### ACTIVITY
The expected answer is the set of lines in the data below between the line holding "ಉದ್ಯಮ ಉನ್ನತಿ- ಮುಫತ" and the line holding "Recent Comments", inclusive, written out exactly.

### RECORDED DATA

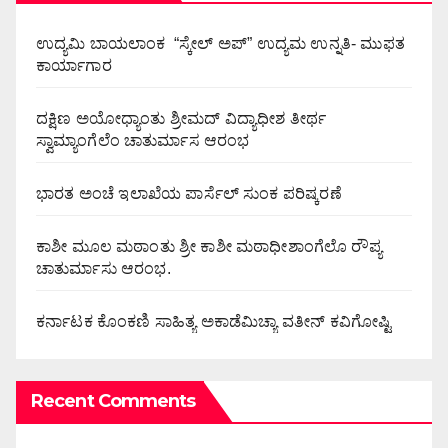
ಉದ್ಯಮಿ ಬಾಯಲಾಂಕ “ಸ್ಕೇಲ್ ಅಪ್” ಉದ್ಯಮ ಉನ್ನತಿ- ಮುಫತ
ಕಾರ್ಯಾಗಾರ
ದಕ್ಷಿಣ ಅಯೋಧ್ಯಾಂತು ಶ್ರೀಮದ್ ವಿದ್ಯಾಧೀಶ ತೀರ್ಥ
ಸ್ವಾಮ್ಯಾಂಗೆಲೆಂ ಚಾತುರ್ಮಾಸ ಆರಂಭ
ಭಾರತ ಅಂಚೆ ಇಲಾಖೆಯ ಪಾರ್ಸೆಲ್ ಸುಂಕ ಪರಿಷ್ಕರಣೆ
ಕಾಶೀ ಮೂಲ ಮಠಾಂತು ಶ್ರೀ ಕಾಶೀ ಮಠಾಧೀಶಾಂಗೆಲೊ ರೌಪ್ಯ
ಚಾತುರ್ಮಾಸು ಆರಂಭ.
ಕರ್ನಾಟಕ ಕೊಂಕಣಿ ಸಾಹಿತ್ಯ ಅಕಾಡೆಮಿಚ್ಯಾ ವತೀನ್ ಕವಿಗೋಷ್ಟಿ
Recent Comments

* * *

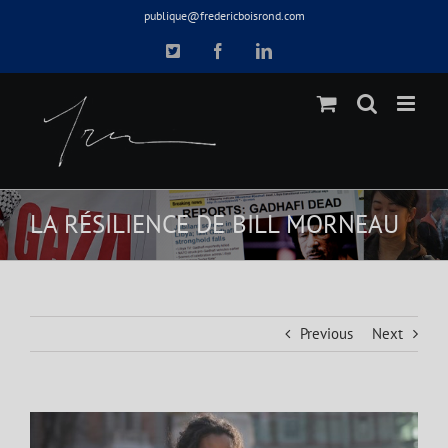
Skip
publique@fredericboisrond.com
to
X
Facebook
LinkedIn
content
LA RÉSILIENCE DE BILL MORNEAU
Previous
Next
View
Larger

### EXERCISE OUTPUT
ಉದ್ಯಮಿ ಬಾಯಲಾಂಕ “ಸ್ಕೇಲ್ ಅಪ್” ಉದ್ಯಮ ಉನ್ನತಿ- ಮುಫತ
ಕಾರ್ಯಾಗಾರ
ದಕ್ಷಿಣ ಅಯೋಧ್ಯಾಂತು ಶ್ರೀಮದ್ ವಿದ್ಯಾಧೀಶ ತೀರ್ಥ
ಸ್ವಾಮ್ಯಾಂಗೆಲೆಂ ಚಾತುರ್ಮಾಸ ಆರಂಭ
ಭಾರತ ಅಂಚೆ ಇಲಾಖೆಯ ಪಾರ್ಸೆಲ್ ಸುಂಕ ಪರಿಷ್ಕರಣೆ
ಕಾಶೀ ಮೂಲ ಮಠಾಂತು ಶ್ರೀ ಕಾಶೀ ಮಠಾಧೀಶಾಂಗೆಲೊ ರೌಪ್ಯ
ಚಾತುರ್ಮಾಸು ಆರಂಭ.
ಕರ್ನಾಟಕ ಕೊಂಕಣಿ ಸಾಹಿತ್ಯ ಅಕಾಡೆಮಿಚ್ಯಾ ವತೀನ್ ಕವಿಗೋಷ್ಟಿ
Recent Comments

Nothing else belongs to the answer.